No dia 24 de março passado, expus aqui a hipótese de investigação que achava mais provável para a apuração dos crimes cometidos no episódio dos precatórios.
A divulgação gota a gota do relatório da CPI, preparado pelo senador Roberto Requião, tem confirmado praticamente todas as hipóteses aventadas pela coluna.
Até então, senadores partiam da versão simplista de que um esquema que movimentou bilhões de dólares tinha sido fruto da cabeça de meia dúzia de pequenas raposas do mercado financeiro e funcionários de terceiro escalão da Prefeitura de São Paulo.
Minha hipótese de investigação foi formulada a partir de análises sobre as informações divulgadas pela CPI, e da prática jornalística óbvia de ouvir todas as partes, sem preconceitos, dentro do objetivo maior de se alcançar a verdade.
À medida que são divulgados trechos do relatório da CPI, a maioria das hipóteses está sendo confirmada. Era o seguinte o roteiro proposto:
1) A operação teria sido planejada na Prefeitura de São Paulo, como maneira de arrecadar recursos para obras e para o financiamento de campanha eleitoral. Na ocasião, a versão maciçamente divulgada era de que a tecnologia tinha sido criada pelo banco Vetor.

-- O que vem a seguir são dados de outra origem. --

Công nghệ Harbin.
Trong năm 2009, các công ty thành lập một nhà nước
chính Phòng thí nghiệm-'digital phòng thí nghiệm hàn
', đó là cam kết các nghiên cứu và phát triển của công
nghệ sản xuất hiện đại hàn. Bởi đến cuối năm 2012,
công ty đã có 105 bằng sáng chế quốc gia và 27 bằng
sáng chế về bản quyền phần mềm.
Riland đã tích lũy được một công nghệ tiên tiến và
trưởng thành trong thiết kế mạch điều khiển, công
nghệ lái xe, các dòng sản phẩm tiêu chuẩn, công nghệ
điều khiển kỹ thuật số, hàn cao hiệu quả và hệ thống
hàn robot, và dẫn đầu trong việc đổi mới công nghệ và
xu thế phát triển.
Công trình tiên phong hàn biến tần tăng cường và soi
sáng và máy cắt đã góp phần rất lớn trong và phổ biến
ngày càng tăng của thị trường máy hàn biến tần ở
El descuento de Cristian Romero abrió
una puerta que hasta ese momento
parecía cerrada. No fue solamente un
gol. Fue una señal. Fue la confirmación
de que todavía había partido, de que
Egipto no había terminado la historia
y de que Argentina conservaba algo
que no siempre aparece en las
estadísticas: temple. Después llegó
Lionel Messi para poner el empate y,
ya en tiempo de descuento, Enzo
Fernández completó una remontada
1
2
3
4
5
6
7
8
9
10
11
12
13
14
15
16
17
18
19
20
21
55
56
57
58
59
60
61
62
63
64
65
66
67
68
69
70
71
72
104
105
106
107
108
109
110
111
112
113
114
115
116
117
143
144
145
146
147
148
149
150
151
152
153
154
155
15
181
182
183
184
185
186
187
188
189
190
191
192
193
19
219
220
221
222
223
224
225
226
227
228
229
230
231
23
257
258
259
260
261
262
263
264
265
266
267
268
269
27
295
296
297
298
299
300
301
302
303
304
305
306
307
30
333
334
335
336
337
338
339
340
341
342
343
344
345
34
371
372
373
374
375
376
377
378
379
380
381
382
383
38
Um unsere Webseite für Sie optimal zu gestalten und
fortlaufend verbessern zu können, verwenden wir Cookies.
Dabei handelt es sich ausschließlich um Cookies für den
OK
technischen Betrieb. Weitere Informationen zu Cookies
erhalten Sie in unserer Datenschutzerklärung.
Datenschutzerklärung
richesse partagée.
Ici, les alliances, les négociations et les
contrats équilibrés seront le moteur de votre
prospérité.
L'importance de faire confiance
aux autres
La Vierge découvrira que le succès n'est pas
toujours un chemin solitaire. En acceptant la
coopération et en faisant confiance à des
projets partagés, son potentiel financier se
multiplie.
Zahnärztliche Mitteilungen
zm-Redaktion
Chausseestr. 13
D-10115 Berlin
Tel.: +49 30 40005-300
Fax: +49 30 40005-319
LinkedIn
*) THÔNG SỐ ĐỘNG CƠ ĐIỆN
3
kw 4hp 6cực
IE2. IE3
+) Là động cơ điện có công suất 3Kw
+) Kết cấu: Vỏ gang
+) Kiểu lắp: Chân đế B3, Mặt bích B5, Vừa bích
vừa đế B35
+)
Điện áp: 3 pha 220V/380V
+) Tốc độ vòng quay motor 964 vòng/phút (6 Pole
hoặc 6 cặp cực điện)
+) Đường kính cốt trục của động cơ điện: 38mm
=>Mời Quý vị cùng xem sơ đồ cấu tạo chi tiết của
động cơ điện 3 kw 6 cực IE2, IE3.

2) Para viabilizar a operação, havia a necessidade de se criar um precedente no próprio Senado (a permissão para incluir nos cálculos ações ajuizadas até a Constituição, mas ainda não julgadas). O que foi feito por meio de uma interpretação torta da Constituição, pelo relator senador Gilberto Miranda. Até agora, o relatório não aprofundou a questão da responsabilidade dos senadores.
3) Aventava-se a possibilidade de empreiteiras terem participado diretamente com sua "tecnologia" de influenciar o Senado. Esta semana o relatório aponta indícios de participação de empreiteiras na aprovação dos precatórios de pelo menos duas cidades importantes e do Estado de Alagoas.
4) Presumia-se, em seguida, que o mesmo esquema da prefeitura teria levado a operação adiante, oferecendo inicialmente de graça para sete cidades de São Paulo. Eu apostava um almoço de pizza como a comercialização desses papéis tinha sido feita pelo mesmo esquema. É a informação que ainda falta ver confirmada pelo relatório.
5) Para levar a operação para outros estrados, o esquema contratou o banco Vetor, que já tinha experiência em operações de lançamentos de debêntures estaduais. Essa hipótese foi confirmada pelo relatório, acabando com a versão de que o banco teria sido o mentor da operação -hipótese cômoda, que afastaria os esquemas políticos das suspeitas.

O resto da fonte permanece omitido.